Ultimately, Herring said she wants parents and families to feel comfortable that not only is she well suited for her role but that the district itself is well-positioned to experience even greater success under her vision.
“As an experienced leader, I am passionate about children. I am passionate about children and doing what is right for them, regardless of the circumstance,” Herring explained. “Whether that circumstance is grounded in poverty or privilege, in the field of public education, I believe I am called we are called to do right by them in that space of teaching and learning and also developing and cultivating a journey of success so that their future is wide open for whatever they feel called to do.
“As an experienced educator and leader, I want folks to know that I am committed to thinking about how to build the right culture in our organization, to empower the (students) and the adults who serve them so that we can do it well and in a spirit of excellence but also thinking with a service mindset, because I’m also a servant leader,” she added.
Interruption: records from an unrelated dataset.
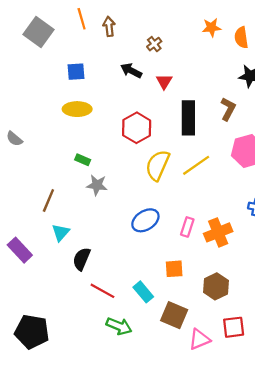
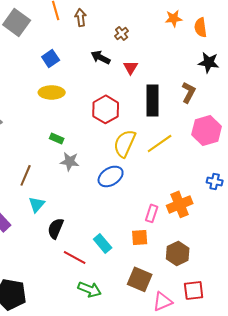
blue square: (76, 72) -> (51, 58), turned -30
blue ellipse: (145, 220) -> (111, 176), moved
pink rectangle: (187, 227) -> (152, 213), moved
cyan rectangle: (143, 292) -> (103, 243), moved

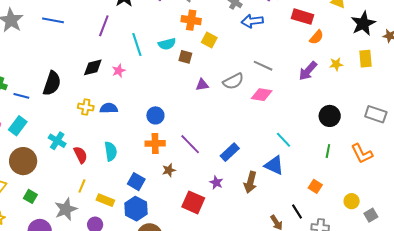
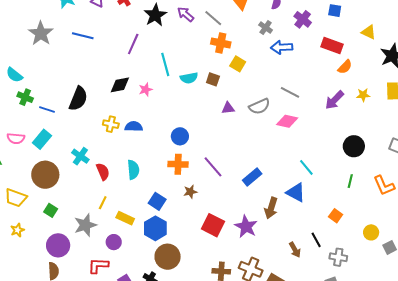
cyan semicircle: (167, 44) -> (189, 78), moved
purple star: (216, 183) -> (246, 227), moved, size x1.6

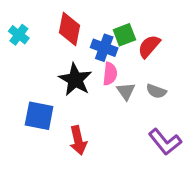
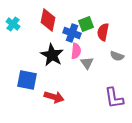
red semicircle: (149, 46) -> (103, 32), turned -30
gray semicircle: (156, 91) -> (117, 56), moved
red arrow: (78, 140) -> (54, 97), turned -60
purple L-shape: (165, 142) -> (114, 98), turned 30

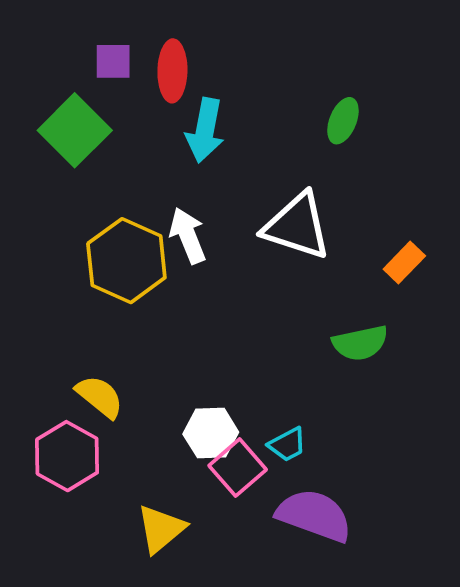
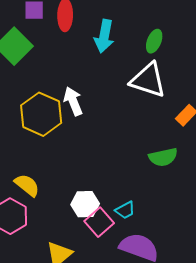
cyan arrow: (205, 130) -> (104, 36), moved
white triangle: (297, 226) -> (148, 80), moved

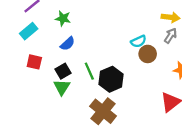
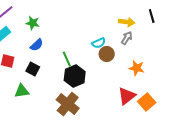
black square: (63, 71) -> (33, 69), turned -32
green line: (89, 71) -> (67, 59), moved
green triangle: (62, 87) -> (22, 91), moved, turned 49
“Further, I value and celebrate innovation and creativity, and the space in which all of us can play a part in that together,” she continued. “And then, at the end of the day, I am this Georgia girl from Macon, Georgia, who has had the good fortune to serve in several cities of the South, many of them that are critically tied to what is a journey on civil rights and social justice, and I am honored to have had a journey that’s taken me to some unique places, but then to come back and be in the state that helped build me, so I feel very obligated to help continue to build it.”